Me mira con los ojos encendidos de rabia.
—Pasó que Castells escuchó los ruidos y paró la clase —disimula su voz en una torpe e irónica imitación del docente—: «Vamos a interrumpir unos segundos hasta que la compañera se acomode» —pone un gesto contrariado—. ¡Qué hijo de puta!
Ayelén está dolida porque siente que la situación la puso en ridículo frente al resto y culpa a su profesor por esto.
—Ayelén, veo que estás muy enojada, pero te pregunto: ¿No es posible que Castells realmente haya querido darte tiempo para que te ubicaras con tranquilidad?
Niega con la cabeza, totalmente captada por su enojo.
—Si eso fue lo que quiso, se equivocó feo, porque lo único que consiguió es que todo el mundo se fijara en mí —pausa—. Le juro que me hubiera ido a la mierda, pero ya era más difícil irme que quedarme, así que me la tuve que bancar.
—¿Y cómo te sentiste?
—Como el orto. No pude escuchar nada de la clase y lo único que quería era desaparecer.
En ocasiones, la mejor intervención es llevar al paciente a que se haga cargo de lo que siente, que se involucre con sus emociones. Claramente Ayelén está proyectando en la figura de Castells un enojo anterior, que la recorre quizás desde siempre, y esta es la oportunidad que tengo de intentar que se apropie de algo de esto que le pasa.

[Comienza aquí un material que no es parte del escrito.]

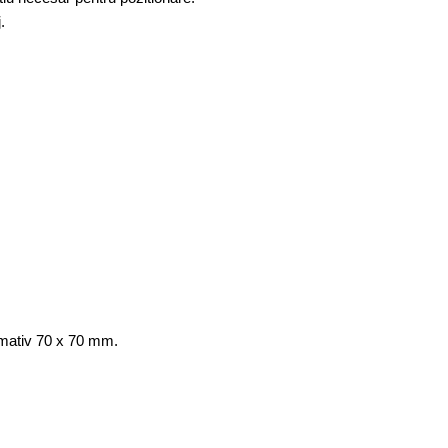
.
imativ 70 x 70 mm.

—Ayelén, yo no sé si tu profesor hizo lo que hizo para cuidarte o, como decís vos, para molestarte. Pero, sea como fuere, me gustaría hacerte una pregunta: ¿Estás segura de que lo que me dijiste en la primera sesión es verdad? ¿Será cierto que este es un tema que tenés asumido?
No duda, responde rápidamente, como siempre que alguien se defiende.
—Segurísima. Yo aprendí a aceptarme, a valerme sola a pesar de esto —golpea sus piernas—. ¿Sabe, Gabriel?, no me importa lo que usted piense, pero sepa que yo no necesito de nadie.
Me doy cuenta de que está cerrada a toda posibilidad de razonar y por eso, luego de una pausa, me pongo de pie y doy por terminada la sesión.
—Bueno, entonces, tal vez tengas razón.
Empiezo a caminar hacia la salida y un ruido me sorprende. Me doy vuelta y veo que, al intentar levantarse, Ayelén tiró sin querer uno de sus bastones al piso. Lo mira, incómoda. Trata de levantarlo, pero no puede, ha quedado demasiado lejos de su alcance. Prueba agacharse un poco para ver si llega hasta él, pero le es imposible.
Mi primer impulso, por supuesto, fue ir hacia ella y acercarle el bastón, sin embargo no me moví de mi lugar y miré todo sin hacer ningún movimiento, ni siquiera un gesto.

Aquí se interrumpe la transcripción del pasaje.